Saturday, August 20, 2005

Title: Dear Wendy
Cast: Jamie Bell, Bill Pullman, Michael Angarano, Danso Gordon, Novella Nelson, Chris Owen, Alison Pill, Mark Webber
Director:Thomas Vinterberg



Dear Wendy

Dear Wendy is a love letter to a gun, written as events come to a head, allowing for the film to flash backwards from that starting point to lead to crisis. And you know pretty quickly that this is the kind of film where things are going to go wrong sooner or later, you just know. Though, the thing with Dear Wendy is you don't know what is going to happen, and the key events that shape the ways things develop are pretty unpredictable.

Dick is an 18-year-old in a mining town, who has refused to follow his father into the mines.
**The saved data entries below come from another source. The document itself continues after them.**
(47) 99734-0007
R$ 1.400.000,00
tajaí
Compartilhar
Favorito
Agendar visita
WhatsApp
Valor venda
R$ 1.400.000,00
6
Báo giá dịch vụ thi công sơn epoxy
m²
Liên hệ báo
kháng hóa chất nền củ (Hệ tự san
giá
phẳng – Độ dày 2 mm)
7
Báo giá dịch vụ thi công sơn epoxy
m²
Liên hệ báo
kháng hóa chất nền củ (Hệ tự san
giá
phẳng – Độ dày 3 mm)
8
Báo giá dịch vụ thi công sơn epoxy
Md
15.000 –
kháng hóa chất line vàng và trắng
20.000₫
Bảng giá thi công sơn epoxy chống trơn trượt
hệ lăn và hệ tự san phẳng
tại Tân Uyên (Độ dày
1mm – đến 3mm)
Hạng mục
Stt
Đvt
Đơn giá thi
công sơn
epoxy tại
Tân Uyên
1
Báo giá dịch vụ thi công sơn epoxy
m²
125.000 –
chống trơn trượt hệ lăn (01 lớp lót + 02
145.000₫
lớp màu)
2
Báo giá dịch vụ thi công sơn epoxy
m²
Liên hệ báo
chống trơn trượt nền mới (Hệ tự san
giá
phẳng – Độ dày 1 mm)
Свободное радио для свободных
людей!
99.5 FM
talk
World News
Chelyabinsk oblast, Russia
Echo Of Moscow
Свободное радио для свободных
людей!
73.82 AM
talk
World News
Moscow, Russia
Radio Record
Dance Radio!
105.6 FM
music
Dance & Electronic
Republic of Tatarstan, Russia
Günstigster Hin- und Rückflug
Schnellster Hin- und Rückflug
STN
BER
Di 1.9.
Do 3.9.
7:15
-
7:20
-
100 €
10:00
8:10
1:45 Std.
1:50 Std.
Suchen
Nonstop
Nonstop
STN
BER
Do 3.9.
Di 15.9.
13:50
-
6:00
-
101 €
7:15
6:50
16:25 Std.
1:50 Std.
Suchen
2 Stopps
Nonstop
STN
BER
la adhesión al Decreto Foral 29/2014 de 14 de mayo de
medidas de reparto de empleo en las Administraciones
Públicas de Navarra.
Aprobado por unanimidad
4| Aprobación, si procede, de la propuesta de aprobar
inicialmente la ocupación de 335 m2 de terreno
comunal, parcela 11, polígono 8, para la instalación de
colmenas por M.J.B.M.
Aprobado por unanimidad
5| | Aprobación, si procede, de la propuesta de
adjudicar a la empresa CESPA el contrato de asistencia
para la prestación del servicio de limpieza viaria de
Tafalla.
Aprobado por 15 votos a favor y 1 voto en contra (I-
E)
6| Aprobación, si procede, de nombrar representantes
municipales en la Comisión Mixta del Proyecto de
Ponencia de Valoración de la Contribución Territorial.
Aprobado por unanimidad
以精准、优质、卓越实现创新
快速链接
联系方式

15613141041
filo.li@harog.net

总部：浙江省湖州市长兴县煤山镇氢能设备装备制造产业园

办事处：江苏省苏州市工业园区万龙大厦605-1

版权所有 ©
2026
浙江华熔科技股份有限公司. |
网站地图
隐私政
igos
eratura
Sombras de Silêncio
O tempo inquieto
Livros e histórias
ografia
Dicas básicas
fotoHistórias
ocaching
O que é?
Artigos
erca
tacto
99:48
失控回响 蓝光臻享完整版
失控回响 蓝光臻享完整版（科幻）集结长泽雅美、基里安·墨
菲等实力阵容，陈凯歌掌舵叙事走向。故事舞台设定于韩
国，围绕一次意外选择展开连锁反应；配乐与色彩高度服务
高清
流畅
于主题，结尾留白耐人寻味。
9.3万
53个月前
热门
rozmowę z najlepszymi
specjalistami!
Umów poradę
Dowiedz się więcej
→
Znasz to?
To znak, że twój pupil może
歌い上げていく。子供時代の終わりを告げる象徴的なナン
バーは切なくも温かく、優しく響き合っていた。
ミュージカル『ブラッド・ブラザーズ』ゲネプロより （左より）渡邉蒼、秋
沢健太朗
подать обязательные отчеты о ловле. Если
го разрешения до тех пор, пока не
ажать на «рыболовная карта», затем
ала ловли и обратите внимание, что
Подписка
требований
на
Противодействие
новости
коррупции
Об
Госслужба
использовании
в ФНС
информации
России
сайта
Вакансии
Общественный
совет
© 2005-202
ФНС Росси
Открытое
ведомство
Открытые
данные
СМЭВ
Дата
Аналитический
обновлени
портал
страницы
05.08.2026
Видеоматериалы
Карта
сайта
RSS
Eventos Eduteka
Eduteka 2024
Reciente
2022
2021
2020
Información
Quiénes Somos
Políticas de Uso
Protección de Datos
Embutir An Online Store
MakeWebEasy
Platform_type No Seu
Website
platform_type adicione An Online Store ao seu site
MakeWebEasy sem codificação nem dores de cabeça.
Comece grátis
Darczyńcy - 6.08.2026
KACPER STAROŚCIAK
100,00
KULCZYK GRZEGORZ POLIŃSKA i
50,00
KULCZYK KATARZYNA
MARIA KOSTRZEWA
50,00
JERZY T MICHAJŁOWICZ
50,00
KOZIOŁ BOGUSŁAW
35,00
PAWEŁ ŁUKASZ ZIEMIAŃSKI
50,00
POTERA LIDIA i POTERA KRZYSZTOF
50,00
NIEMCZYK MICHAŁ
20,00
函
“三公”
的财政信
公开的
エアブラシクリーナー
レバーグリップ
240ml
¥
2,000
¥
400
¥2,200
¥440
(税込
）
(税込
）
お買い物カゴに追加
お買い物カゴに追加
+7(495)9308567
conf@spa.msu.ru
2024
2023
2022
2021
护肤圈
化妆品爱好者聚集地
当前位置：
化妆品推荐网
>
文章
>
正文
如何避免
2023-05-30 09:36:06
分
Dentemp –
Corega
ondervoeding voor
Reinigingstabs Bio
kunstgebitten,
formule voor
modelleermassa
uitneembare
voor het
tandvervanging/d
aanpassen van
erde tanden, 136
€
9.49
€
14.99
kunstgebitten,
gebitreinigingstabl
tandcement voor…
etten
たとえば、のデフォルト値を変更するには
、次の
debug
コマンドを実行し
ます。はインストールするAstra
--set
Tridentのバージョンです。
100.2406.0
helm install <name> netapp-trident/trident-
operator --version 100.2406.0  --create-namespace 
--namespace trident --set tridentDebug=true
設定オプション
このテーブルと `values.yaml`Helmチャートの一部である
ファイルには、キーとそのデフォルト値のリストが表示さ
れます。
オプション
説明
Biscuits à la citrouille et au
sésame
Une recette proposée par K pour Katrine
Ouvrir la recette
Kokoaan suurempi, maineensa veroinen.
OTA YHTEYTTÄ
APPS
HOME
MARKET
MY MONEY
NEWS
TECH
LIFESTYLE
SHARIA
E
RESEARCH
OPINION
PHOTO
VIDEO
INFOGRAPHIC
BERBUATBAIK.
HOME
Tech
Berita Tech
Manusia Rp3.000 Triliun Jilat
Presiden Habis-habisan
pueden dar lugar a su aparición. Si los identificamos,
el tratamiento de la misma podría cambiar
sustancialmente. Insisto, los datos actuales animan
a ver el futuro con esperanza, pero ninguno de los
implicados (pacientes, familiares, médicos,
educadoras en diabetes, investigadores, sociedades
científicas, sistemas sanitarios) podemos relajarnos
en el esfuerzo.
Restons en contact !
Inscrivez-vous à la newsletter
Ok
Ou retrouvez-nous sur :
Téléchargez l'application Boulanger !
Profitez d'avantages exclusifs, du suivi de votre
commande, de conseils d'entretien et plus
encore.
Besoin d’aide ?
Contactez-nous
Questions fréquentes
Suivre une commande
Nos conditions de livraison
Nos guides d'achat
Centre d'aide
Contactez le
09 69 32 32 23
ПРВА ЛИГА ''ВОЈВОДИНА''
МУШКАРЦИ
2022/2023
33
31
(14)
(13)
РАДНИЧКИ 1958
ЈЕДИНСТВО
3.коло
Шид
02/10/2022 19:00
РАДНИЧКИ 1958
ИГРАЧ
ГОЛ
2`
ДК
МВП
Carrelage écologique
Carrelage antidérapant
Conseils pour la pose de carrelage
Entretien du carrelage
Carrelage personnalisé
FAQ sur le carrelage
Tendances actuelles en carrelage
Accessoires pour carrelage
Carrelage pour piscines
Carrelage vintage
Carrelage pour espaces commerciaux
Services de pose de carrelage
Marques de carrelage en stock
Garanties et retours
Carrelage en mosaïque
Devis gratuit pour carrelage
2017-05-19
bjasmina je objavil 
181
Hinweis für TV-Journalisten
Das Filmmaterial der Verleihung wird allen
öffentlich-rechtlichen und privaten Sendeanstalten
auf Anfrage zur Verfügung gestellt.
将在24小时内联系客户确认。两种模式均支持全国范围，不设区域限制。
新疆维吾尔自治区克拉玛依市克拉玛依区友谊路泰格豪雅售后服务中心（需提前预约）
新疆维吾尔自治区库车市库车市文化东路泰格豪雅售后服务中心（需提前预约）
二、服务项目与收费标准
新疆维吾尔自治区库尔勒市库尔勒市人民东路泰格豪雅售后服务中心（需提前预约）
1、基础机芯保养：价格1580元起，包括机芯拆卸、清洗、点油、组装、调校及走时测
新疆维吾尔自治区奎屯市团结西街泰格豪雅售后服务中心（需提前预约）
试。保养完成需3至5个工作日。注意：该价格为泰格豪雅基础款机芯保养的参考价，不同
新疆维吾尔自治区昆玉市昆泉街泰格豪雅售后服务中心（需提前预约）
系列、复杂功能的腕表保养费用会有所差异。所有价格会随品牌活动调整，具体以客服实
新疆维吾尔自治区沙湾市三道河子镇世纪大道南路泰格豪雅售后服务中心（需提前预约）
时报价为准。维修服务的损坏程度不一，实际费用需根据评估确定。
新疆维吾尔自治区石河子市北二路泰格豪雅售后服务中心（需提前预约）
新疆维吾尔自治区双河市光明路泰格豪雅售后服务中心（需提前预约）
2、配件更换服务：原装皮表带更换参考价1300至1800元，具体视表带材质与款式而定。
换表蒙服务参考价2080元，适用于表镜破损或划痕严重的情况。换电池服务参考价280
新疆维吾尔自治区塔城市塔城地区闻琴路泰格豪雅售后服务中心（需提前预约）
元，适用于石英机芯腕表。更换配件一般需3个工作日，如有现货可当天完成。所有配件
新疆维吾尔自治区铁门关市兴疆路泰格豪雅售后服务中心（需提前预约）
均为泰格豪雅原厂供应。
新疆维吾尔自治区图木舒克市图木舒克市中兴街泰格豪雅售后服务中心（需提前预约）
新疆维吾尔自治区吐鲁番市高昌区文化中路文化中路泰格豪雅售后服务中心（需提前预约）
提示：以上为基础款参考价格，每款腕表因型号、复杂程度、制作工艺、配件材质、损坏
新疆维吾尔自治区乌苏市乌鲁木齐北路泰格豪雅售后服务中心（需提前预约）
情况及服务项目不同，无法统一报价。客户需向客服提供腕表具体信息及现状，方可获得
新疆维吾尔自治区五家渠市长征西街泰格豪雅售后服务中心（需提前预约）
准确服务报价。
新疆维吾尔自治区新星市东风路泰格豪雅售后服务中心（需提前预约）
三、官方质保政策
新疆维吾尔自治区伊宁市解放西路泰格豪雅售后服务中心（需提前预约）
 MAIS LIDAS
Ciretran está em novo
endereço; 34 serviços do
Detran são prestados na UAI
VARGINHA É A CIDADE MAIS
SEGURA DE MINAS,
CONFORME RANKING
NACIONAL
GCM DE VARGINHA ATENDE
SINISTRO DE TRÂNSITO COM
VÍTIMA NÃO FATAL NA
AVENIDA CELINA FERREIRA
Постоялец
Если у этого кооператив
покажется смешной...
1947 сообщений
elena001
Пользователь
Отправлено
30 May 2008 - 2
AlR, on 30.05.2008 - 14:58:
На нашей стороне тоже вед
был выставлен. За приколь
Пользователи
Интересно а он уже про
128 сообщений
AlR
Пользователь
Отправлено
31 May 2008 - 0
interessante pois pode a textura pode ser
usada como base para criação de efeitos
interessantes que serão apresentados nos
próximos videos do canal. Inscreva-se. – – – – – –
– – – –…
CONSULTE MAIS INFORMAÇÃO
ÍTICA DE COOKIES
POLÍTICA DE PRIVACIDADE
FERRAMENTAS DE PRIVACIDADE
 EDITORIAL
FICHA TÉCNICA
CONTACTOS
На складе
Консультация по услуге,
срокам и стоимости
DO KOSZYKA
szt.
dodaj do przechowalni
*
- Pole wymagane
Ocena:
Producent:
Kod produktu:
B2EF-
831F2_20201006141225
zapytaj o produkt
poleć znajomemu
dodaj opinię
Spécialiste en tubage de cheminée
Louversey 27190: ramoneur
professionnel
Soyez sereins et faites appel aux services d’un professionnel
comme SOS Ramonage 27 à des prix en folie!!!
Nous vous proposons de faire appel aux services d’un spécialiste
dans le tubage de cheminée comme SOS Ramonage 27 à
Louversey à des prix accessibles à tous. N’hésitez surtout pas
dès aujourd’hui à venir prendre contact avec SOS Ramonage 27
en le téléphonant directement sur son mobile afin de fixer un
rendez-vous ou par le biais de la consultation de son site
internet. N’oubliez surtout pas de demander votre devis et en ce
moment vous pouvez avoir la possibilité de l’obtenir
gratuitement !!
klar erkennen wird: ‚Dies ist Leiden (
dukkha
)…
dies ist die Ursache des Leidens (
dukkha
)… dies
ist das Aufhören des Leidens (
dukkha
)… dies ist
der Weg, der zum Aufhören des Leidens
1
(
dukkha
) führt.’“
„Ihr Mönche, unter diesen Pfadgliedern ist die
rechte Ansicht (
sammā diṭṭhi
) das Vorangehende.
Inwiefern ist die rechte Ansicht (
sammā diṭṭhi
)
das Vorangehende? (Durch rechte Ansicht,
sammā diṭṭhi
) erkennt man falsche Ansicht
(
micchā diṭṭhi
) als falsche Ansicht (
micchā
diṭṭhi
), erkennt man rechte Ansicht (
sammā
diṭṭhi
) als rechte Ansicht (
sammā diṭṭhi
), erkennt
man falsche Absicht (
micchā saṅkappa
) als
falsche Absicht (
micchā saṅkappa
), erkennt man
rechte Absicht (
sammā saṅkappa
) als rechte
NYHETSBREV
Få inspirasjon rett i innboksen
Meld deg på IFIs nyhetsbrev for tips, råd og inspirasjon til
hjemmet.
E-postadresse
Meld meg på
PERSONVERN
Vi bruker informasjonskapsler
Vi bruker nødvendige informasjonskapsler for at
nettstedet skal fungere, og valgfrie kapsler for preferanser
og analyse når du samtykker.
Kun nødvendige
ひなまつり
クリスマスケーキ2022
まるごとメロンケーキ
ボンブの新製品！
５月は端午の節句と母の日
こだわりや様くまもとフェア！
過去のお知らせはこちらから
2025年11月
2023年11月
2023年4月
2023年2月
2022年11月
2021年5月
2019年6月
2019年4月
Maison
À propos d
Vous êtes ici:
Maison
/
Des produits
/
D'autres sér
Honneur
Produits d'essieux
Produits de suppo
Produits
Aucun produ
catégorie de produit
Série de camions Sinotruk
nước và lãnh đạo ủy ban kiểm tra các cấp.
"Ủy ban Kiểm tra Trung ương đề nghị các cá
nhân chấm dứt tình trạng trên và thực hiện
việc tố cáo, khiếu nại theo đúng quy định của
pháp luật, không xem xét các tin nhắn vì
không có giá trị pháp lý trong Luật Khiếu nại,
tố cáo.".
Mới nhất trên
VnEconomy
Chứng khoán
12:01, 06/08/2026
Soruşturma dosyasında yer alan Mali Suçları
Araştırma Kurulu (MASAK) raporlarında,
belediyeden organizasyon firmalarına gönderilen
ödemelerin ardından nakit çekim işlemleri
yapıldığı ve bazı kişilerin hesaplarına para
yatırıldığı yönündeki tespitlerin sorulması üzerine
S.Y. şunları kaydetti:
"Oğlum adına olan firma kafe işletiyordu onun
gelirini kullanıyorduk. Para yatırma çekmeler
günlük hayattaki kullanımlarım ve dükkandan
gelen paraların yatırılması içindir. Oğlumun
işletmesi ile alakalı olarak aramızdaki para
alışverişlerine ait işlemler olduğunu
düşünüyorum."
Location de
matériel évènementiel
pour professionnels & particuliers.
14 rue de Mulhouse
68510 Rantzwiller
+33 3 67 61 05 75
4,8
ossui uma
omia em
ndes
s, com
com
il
Instead he has a job in the local store, and is one of the town's losers. That is, until he finds Wendy. He thinks Wendy is a toy gun, until Steve who he works in the store with points out that in fact it is real. This brings the two losers together, pacifists with guns - they become obsessed with the details, the kinds of bullets, entry wounds, and exit wounds. Slowly they realise that by having guns, but not using guns, they are no longer losers - they have found a strength within themselves.

Having made this realisation, the pair decide to recruit the other losers in town, to offer them the same feeling of strength they have. Before long there are 5 of them, they call themselves the Dandies, and they have taken up residence in the old mine building, which they have renamed the Temple. There they hold rituals, learn about guns, and practice shooting, but never take their "partners" outside where they might "wake up". The result is exuberant, the group laugh and play, listen to music - creating their own little world. But as i say, we all know it can't last, and it doesn't.

Dear Wendy is a curious collaboration between two of the biggest names from the Dogme school of film making; though this is not a contribution to that series. The film is written by Lars von Trier, who did the second Dogme film Idiots, and more recently the challenging Dogville. While the direction is by Thomas Vinterberg, who directed the first Dogme film Festen, and more recently the quirky and memorably Its All About Love. In a lot of ways, despite Vinterberg insisting that he was in control, Dear Wendy bears clear marks of von Trier's influence. The action all takes place, more or less, on one square of town - the impression being that is the entire set, echoing Dogville's chalk outlines brought to life. In turn some of the characters tend towards von Trier's perception of American archetypes. Though, as Vinterberg has said, if von Trier had directed it Dear Wendy would have been a very different film. Not least because von Trier's script is reported to have had younger characters.

Cast wise we see Jamie Bell graduate from the noxious Billy Elliot to provide a pretty decent performance. The most obvious name actor is Bill Pullman, who puts in an appearance as the town's sherrif. With the rest of the cast seeing raised profiles for Chris Owen (Ladykillers), Danso Gordon (American History X), Mark Webber (Storytelling), Michael Angarano (Seabiscuit) and Alison Pill (Pieces Of April). Pill in particularly becoming something of a poster girl for the film, appearing on most of the imagery i've seen for the film's promotion.

I liked Dear Wendy, like the creator's other films it isn't straight forward or safe, but it has a definite charm and style, while being resolutely unpredictable.